Derrick Henry 1st Round – Almost the inverse of Elliot, Henry is in an awful situation with the Titans. He’s a very north-south back, who basically doesn’t catch the ball. He’s a tough prospect to project – an unusual size and shape, with long legs and a long torso, and a lack of great acceleration. Unlike Elliot, Henry was only a one-year starter at Alabama, but across a year as a back up and a year as a starter he still managed to rack up more carries than Elliot. So why is Henry the second best back in fantasy terms? He’s a workhorse, despite having the frame to get brought down by tacklers, he hasn’t been particularly easily. And he runs hard for 60 minutes. In fact, he seems to get stronger as the game goes on. He might not have a ton of acceleration, but that doesn’t mean he’s slow. He is incredibly patient behind the line, and when he sees the gap, he hits it – hard and if he breaks a tackle, he’s hard to chase down. Murray probably isn’t going to be a long-term solution in Tennessee, but unlike Dallas, where Morris is almost certainly a number two back who will work the goal-line, Murray is probably the number one – at least for now – and Henry will get the goal-line touches. On some teams, that’s a useful thing to be. On the Titans, that’s a fairly niche role.

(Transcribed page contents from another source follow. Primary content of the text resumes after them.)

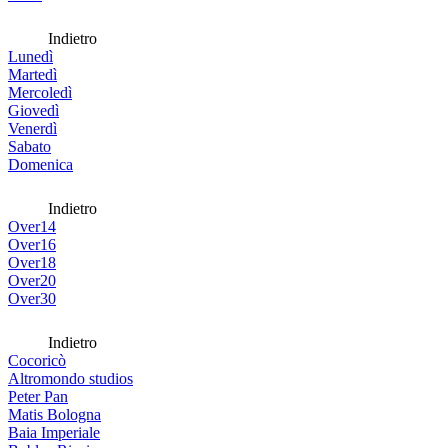
Indietro
Lunedì
Martedì
Mercoledì
Giovedì
Venerdì
Sabato
Domenica
Indietro
Over14
Over16
Over18
Over20
Over30
Indietro
Cocoricò
Altromondo studios
Peter Pan
Matis Bologna
Baia Imperiale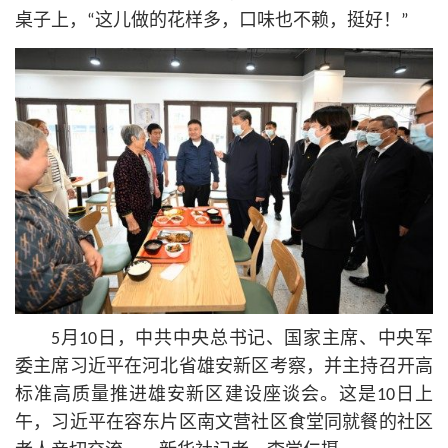
桌子上，“这儿做的花样多，口味也不赖，挺好！”
5月10日，中共中央总
书记
、国家主席、中央军
委主席习
近平
在河北省雄安新区考察，并主持召开高
标准高质量推进雄安新区建设座谈会。这是10日上
午，习
近平
在容东片区南文营社区食堂同就餐的社区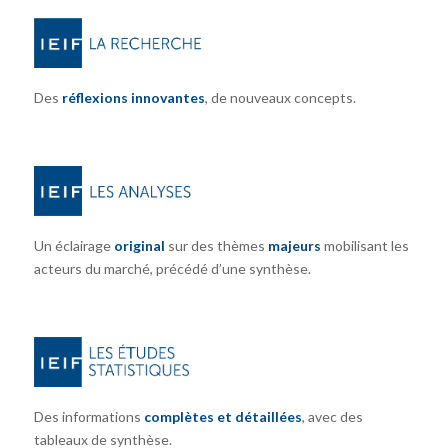
Des
réflexions innovantes
, de nouveaux concepts.
Un éclairage
original
sur des thèmes
majeurs
mobilisant les
acteurs du marché, précédé d’une synthèse.
Des informations
complètes et détaillées
, avec des
tableaux de synthèse.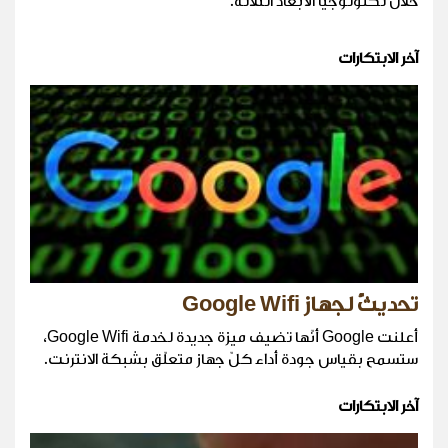
خلال تكنولوجيا الأبعاد الثّلاثة.
آخر الابتكارات
تحديثٌ لجهاز Google Wifi
أعلنت Google أنّها تضيف ميزة جديدة لخدمة Google Wifi،
ستسمح بقياس جودة أداء كلّ جهاز متعلّق بشبكة الانترنت.
آخر الابتكارات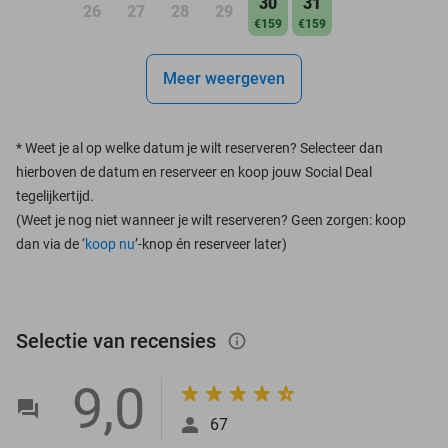
30
31
26
27
28
29
€159
€159
Meer weergeven
*
Weet je al op welke datum je wilt reserveren? Selecteer dan
hierboven de datum en reserveer en koop jouw Social Deal
tegelijkertijd.
(Weet je nog niet wanneer je wilt reserveren? Geen zorgen: koop
dan via de ‘
koop nu
’-knop én reserveer later)
Selectie van recensies
info_outlined
9,0
67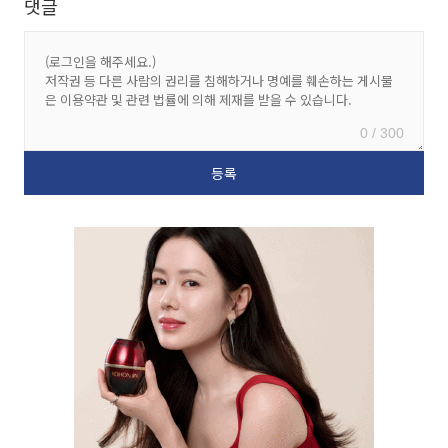
댓글
0 / 300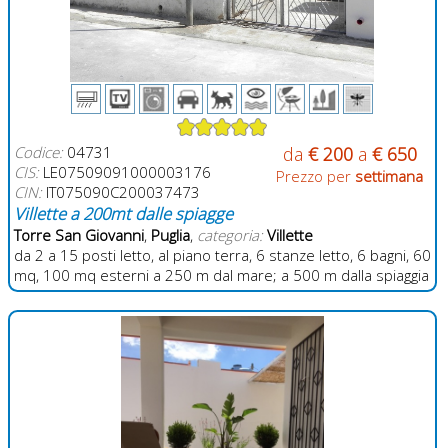
Codice:
04731
da
€ 200
a
€ 650
CIS:
LE07509091000003176
Prezzo per
settimana
CIN:
IT075090C200037473
Villette a 200mt dalle spiagge
Torre San Giovanni
,
Puglia
,
categoria:
Villette
da 2 a 15 posti letto, al piano terra, 6 stanze letto, 6 bagni, 60
mq, 100 mq esterni a 250 m dal mare; a 500 m dalla spiaggia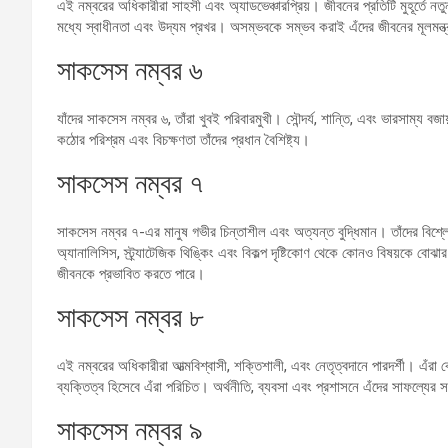
এই নম্বরের অধিকারীরা সাহসী এবং অ্যাডভেঞ্চারপ্রিয়। জীবনের প্রতিটি মুহূর্তে 
মধ্যে স্বাধীনতা এবং উদ্যম প্রখর। অসম্ভবকে সম্ভব করাই এঁদের জীবনের মূলমন্ত
সাকসেস নম্বর ৬
যাঁদের সাকসেস নম্বর ৬, তাঁরা খুবই পরিবারমুখী। সৌন্দর্য, শান্তি, এবং ভারসাম্য ব
কঠোর পরিশ্রম এবং বিচক্ষণতা তাঁদের প্রধান বৈশিষ্ট্য।
সাকসেস নম্বর ৭
সাকসেস নম্বর ৭-এর মানুষ গভীর চিন্তাশীল এবং অত্যন্ত বুদ্ধিমান। তাঁদের বিশ্
অ্যানালিসিস, স্ট্র্যাটেজিক থিঙ্কিং এবং বিকল্প দৃষ্টিকোণ থেকে কোনও বিষয়কে বোঝার
জীবনকে প্রভাবিত করতে পারে।
সাকসেস নম্বর ৮
এই নম্বরের অধিকারীরা আত্মবিশ্বাসী, শক্তিশালী, এবং নেতৃত্বদানে পারদর্শী। এঁরা
ব্যক্তিত্ব হিসেবে এঁরা পরিচিত। অর্থনীতি, ব্যবসা এবং প্রশাসনে এঁদের সাফল্যের
সাকসেস নম্বর ৯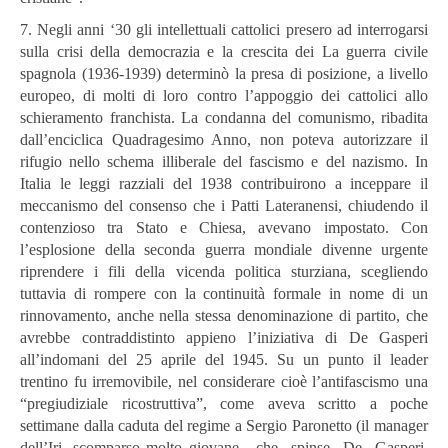
7. Negli anni ‘30 gli intellettuali cattolici presero ad interrogarsi
sulla crisi della democrazia e la crescita dei La guerra civile
spagnola (1936-1939) determinò la presa di posizione, a livello
europeo, di molti di loro contro l’appoggio dei cattolici allo
schieramento franchista. La condanna del comunismo, ribadita
dall’enciclica Quadragesimo Anno, non poteva autorizzare il
rifugio nello schema illiberale del fascismo e del nazismo. In
Italia le leggi razziali del 1938 contribuirono a inceppare il
meccanismo del consenso che i Patti Lateranensi, chiudendo il
contenzioso tra Stato e Chiesa, avevano impostato. Con
l’esplosione della seconda guerra mondiale divenne urgente
riprendere i fili della vicenda politica sturziana, scegliendo
tuttavia di rompere con la continuità formale in nome di un
rinnovamento, anche nella stessa denominazione di partito, che
avrebbe contraddistinto appieno l’iniziativa di De Gasperi
all’indomani del 25 aprile del 1945. Su un punto il leader
trentino fu irremovibile, nel considerare cioè l’antifascismo una
“pregiudiziale ricostruttiva”, come aveva scritto a poche
settimane dalla caduta del regime a Sergio Paronetto (il manager
dell’Iri, scomparso molto giovane, che spinse De Gasperi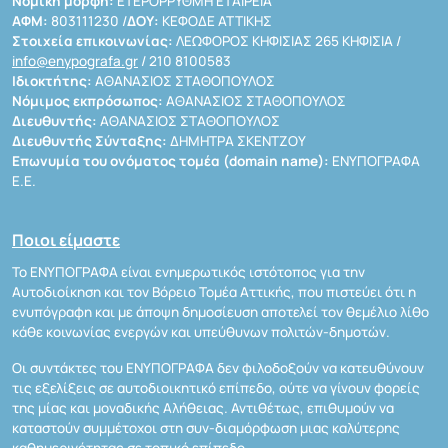
Νομική μορφή:
ΕΤΕΡΟΡΡΥΘΜΗ ΕΤΑΙΡΕΙΑ
ΑΦΜ:
803111230 /
ΔΟΥ:
ΚΕΦΟΔΕ ΑΤΤΙΚΗΣ
Στοιχεία επικοινωνίας:
ΛΕΩΦΟΡΟΣ ΚΗΦΙΣΙΑΣ 265 ΚΗΦΙΣΙΑ /
info@enypografa.gr
/ 210 8100583
Ιδιοκτήτης:
ΑΘΑΝΑΣΙΟΣ ΣΤΑΘΟΠΟΥΛΟΣ
Νόμιμος εκπρόσωπος:
ΑΘΑΝΑΣΙΟΣ ΣΤΑΘΟΠΟΥΛΟΣ
Διευθυντής:
ΑΘΑΝΑΣΙΟΣ ΣΤΑΘΟΠΟΥΛΟΣ
Διευθυντής Σύνταξης:
ΔΗΜΗΤΡΑ ΣΚΕΝΤΖΟΥ
Επωνυμία του ονόματος τομέα (domain name):
ΕΝΥΠΟΓΡΑΦΑ
Ε.Ε.
Ποιοι είμαστε
Το ΕΝΥΠΟΓΡΑΦΑ είναι ενημερωτικός ιστότοπος για την
Αυτοδιοίκηση και τον Βόρειο Τομέα Αττικής, που πιστεύει ότι η
ενυπόγραφη και με άποψη δημοσίευση αποτελεί τον θεμέλιο λίθο
κάθε κοινωνίας ενεργών και υπεύθυνων πολιτών-δημοτών.
Οι συντάκτες του ΕΝΥΠΟΓΡΑΦΑ δεν φιλοδοξούν να κατευθύνουν
τις εξελίξεις σε αυτοδιοικητικό επίπεδο, ούτε να γίνουν φορείς
της μίας και μοναδικής Αλήθειας. Αντιθέτως, επιθυμούν να
καταστούν συμμέτοχοι στη συν-διαμόρφωση μιας καλύτερης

Kenyan Drake – 4th Round – There’s no real clarity over the Miami backfield. They didn’t offer Miller enough, so he’s gone to Houston, they tried to pay CJ Anderson too much and Denver saved them from it. In fact, they did everything to suggest Jay Ajayi wasn’t their guy. Then they drafted Derrick Henry’s back-up. A receiving back not an every-down work horse, he has value unless (or until) Miami pick up a free agent back (Arian Foster?), simply because Jay Ajayi’s knees are not the safest thing to gamble on. The problem for Drake is that until Ajayi gets hurt, he’s got virtually no value. Gase is an excellent offensive co-ordinator, and in Tannehill, Stills and Parker they have a good set of weapons in the passing game – and on top of that, there’s Jarvis Landry, who kind of already fills the role of receiving back, as well as wide receiver. A necessary handcuff for Ajayi, rather than a worthwhile piece on his own at this point.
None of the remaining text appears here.